Reputation: 1699
I'm finding some sharp edges regarding specific column names in data.table. How can I avoid cutting myself on them? Assume I have a data.table with two columns, 'type' and 'value'.
numRows = 100
numTypes = 10
dt = data.table(type=sample(numTypes, numRows, replace=T),
value=rnorm(numRows))
If I want to see quickly calculate the mean for all rows with type==3, this works great:
dt[type==3, mean(value)]
# [1] 0.08086124
But what if "someone who is not me" came along and decided that 'type' is a poor name for the column, and it is really should be a 'class'?
setnames(dt, "type", "class")
Now when I try the equivalent operation I get scary error messages:
dt[class==3, mean(value)]
# Error in setattr(attr(x, "index"), paste(cols, collapse = "__"), o) :
# attempt to set invalid 'class' attribute
I this expected behavior (for 1.9.4 on OSX)? I presume it happens because 'class' is a function name in R, and something internal to data.table is interpreting it as such. Wrapping the i clause in parentheses seems to solve the problem:
dt[(class==3), mean(value)]
# [1] 0.08086124
But maybe there are cases where this workaround fails too?

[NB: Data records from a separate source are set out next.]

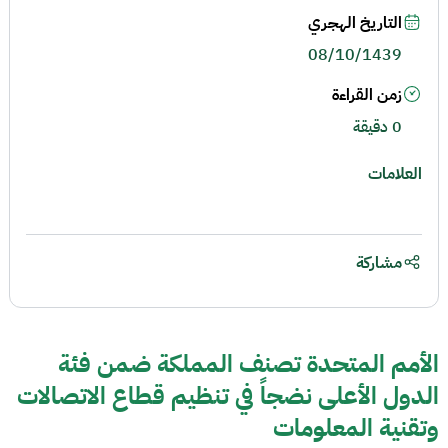
التاريخ الهجري
08/10/1439
زمن القراءة
0 دقيقة
العلامات
مشاركة
الأمم المتحدة تصنف المملكة ضمن فئة
الدول الأعلى نضجاً في تنظيم قطاع الاتصالات
وتقنية المعلومات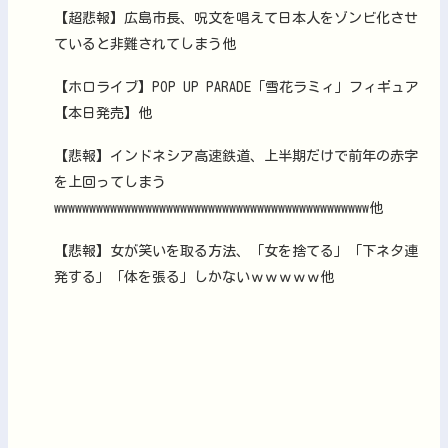
【超悲報】広島市長、呪文を唱えて日本人をゾンビ化させ
ていると非難されてしまう他
【ホロライブ】POP UP PARADE「雪花ラミィ」フィギュア
【本日発売】他
【悲報】インドネシア高速鉄道、上半期だけで前年の赤字
を上回ってしまう
wwwwwwwwwwwwwwwwwwwwwwwwwwwwwwwwwwwwwwwwwwwww他
【悲報】女が笑いを取る方法、「女を捨てる」「下ネタ連
発する」「体を張る」しかないｗｗｗｗｗ他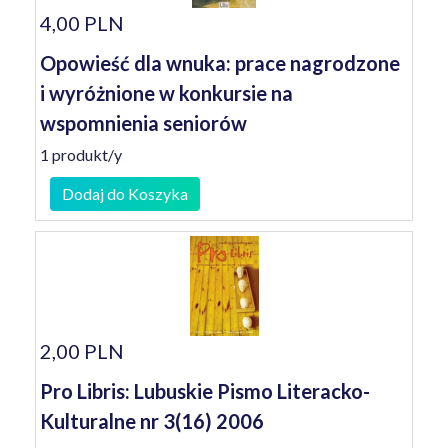
4,00 PLN
Opowieść dla wnuka: prace nagrodzone
i wyróżnione w konkursie na
wspomnienia seniorów
1 produkt/y
Dodaj do Koszyka
2,00 PLN
Pro Libris: Lubuskie Pismo Literacko-
Kulturalne nr 3(16) 2006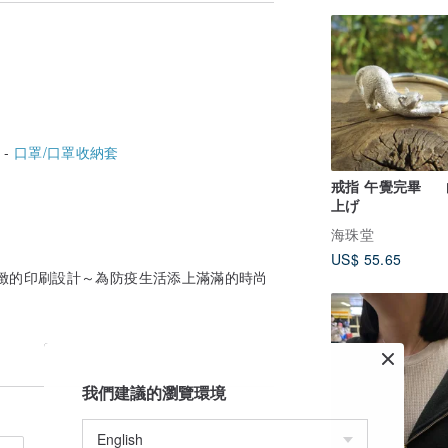
57號
 -
口罩/口罩收納套
戒指 午覺完畢 
上げ
海珠堂
US$ 55.65
～精緻的印刷設計～為防疫生活添上滿滿的時尚
我們建議的瀏覽環境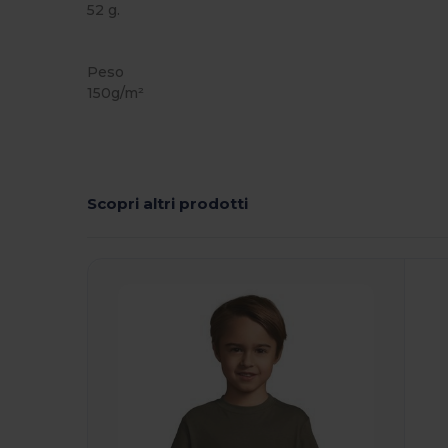
52 g.
Alta disponibilità
Personalizzabile
Peso
150g/m²
Scopri altri prodotti
Personalizzalo!
P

Is there a list of column names that are expected to fail in this case?
Can user defined functions or loaded libraries cause the same error?
Is there in general a safer way to do this that I should be using?
Upvotes: 1
Views: 561
Reputation: 16697
This seems to be already fixed. Update your data.table package.
library(data.table)
set.seed(1)
numRows = 100
numTypes = 10
dt = data.table(type=sample(numTypes, numRows, replace=T),
value=rnorm(numRows))
setnames(dt,"type","class")
dt[class==3, mean(value)]
# [1] -0.2300146
Upvotes: 2